▸ **Exercise brief**
Would you please return the data below verbatim, without its pictures?

▸ **Recorded data**
=== Section Start ===

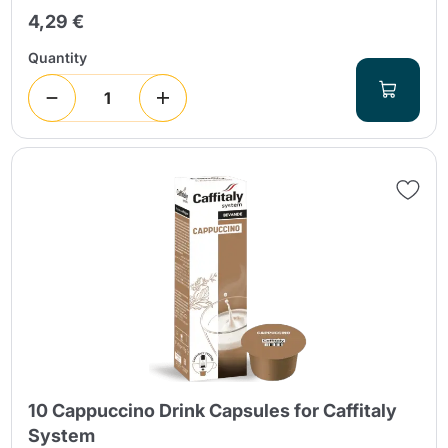
4,29 €
Quantity
10 Cappuccino Drink Capsules for Caffitaly
System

=== Section End ===

▸ **Task answer**
4,29 €
Quantity
10 Cappuccino Drink Capsules for Caffitaly
System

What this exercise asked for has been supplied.